Recently Summerly expressed interest in learning ASL, so I pounced on the opportunity and excavated my Baby Signs books from the now very narrow section of “parenting babies” references I’ve kept in the basement. She thumbed through one book and came upon a photograph tucked into the pages. As soon as she handed it to me, the memory came back: I was staying at my mom’s house on a visit to Virginia while living in Connecticut over ten years ago, sitting on her sofa and learning some new ways to communicate with my new son. As a bookmark I was using a photograph I’d found in an old album earlier that day because I felt it was the perfect portrait of parenthood. Here it is, fresh from October of 1982:

The little boy was a neighbor, and the woman reflected in the glass is his mother. I could write a novella on this image, beginning with the boy’s bowl cut, his little fingers gripping the muntin on the door, his baby belly under that shirt with lap shoulders surely made by Gerber, the expression of guileless bemusement he’s wearing. And his mother’s mouth, just visible behind the camera, sporting a smile so broad it creases a circumflex into her cheek as she’s perched on the balls of her sockfeet in a squat to capture her child at eye level. Not to be overlooked is the fact that they’re on opposite sides of a door that is also a window while the lens of her attention is focused on him, on freezing that moment in time onto film, while he gazes elsewhere. There’s also the gauzy, ethereal feeling to the light, partly due to the double exposure–a photograph taken on top of a photograph–which is so often how parenthood feels. Here you are, beholding this human who may bear your resemblance in some fashion but is completely his or her own person, embodying a form that you only know how to see through your own eyes. There’s yet another door and another window in one of the exposures or the other, evidence of passages beyond and through, avenues that sometimes beckon and sometimes repel, pathways that can be closed with intention, opened in invitation, or locked against our every inclination.

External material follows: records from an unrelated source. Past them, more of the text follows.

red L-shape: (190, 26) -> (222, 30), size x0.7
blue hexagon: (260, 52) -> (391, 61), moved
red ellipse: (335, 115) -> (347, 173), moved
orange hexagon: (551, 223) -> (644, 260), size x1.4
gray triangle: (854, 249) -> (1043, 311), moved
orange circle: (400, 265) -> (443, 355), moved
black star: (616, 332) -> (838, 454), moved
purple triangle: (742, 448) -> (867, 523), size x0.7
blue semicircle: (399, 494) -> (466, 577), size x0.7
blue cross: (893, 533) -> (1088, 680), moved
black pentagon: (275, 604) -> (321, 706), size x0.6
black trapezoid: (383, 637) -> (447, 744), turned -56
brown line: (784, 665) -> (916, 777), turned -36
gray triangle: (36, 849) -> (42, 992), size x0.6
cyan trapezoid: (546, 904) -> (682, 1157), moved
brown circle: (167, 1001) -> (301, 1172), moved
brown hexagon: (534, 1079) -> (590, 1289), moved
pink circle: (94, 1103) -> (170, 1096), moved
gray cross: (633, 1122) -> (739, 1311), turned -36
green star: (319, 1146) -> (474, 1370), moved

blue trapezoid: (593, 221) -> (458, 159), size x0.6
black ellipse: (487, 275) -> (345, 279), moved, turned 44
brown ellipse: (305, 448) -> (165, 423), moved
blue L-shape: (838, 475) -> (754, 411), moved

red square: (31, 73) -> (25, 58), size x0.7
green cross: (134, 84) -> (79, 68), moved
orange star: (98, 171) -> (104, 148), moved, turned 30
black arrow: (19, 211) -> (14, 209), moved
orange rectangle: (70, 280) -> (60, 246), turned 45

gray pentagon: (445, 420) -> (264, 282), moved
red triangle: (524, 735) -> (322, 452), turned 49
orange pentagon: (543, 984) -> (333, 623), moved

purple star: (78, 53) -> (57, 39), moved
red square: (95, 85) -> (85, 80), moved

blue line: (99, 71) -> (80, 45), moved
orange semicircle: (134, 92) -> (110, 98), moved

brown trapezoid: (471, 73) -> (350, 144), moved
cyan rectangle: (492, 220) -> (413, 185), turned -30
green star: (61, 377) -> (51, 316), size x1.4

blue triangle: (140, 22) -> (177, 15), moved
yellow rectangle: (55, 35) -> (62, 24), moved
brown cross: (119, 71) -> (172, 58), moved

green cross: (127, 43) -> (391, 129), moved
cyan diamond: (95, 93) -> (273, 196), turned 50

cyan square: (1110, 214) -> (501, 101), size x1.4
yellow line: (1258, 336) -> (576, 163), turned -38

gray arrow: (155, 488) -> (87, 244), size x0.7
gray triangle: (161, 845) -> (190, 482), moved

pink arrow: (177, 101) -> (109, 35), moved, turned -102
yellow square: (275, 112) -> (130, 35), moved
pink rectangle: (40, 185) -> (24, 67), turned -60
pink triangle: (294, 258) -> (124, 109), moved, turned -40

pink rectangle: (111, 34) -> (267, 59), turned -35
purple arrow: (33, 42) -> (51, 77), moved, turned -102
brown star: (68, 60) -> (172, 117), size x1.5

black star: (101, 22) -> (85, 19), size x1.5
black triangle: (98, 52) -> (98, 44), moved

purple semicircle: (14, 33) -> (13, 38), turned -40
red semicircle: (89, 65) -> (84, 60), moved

And there’s that line of fire licking up at the linoleum along the bottom edge, no doubt the result of light landing on the film when someone opened the back of the camera before the roll had rewound safely back into the blackness of its canister, a reminder that light, while essential to creating a photograph, has the power to burn. Used in just the right applications and amounts, it can create a beautiful composition but, just like so many other things, can wreak ruin if administered in deleterious ways. There’s that child-sized table and chair set in the second exposure (or is that an ironing board?), and what I’m almost positive is a little forlorn-looking white poodle tucked almost impossibly under the contour of the woman’s upraised arm: signs of life, of work and play, of so much else going on to operate the functionality of a family.
After inspecting this photograph for very many minutes, I began to wonder: is the woman reflected in the glass in the first exposure as I’d initially assumed, or was her image part of the second exposure overlaid atop the first? Was she the photographer capturing her son as he stood there on the threshold, or was her image secondarily applied to the film, captured elsewhere at a different time in a context unrelated to the little boy at the door? Was she engaged in the moment or an interloper on the scene, an accidental juxtaposition precipitated by a combination of mechanical and human error? Was she the woman I’d assumed she was in this moment for all of these years, the adoringly proud parent with her focus funneled through the F-stop to suspend this memory in perpetuity? Or was she a specter interfacing with the boy in the doorway, just another of the intersecting angles showcased in this composite image?
I’m sure a professional photographer could answer this question, but I’m content to hold both possibilities as a reflection in and of itself, just as parenthood is a picture made up of blurred lines and counterpoints of ambivalence, a confluence of assuredness tangled up with second-guessing, a swirl of light and color in shades of gray, a cloudburst at noon on a sunny day. The composition of life, like any other kind of art, engenders a multiplicity of interpretations that all exist in a breathless simultaneity, a beautiful nebulousness that actively defies singularity. The line between the known and unknown is as fine as the spine of the tiniest feather, as diaphanous as a thin veil of smoke throwing everything just the slightest bit out of focus. All we can do to impress a precious moment into the future is squint through that viewfinder, invite the right balance of light, twist the lens toward clarity, release the shutter, and hope for the best.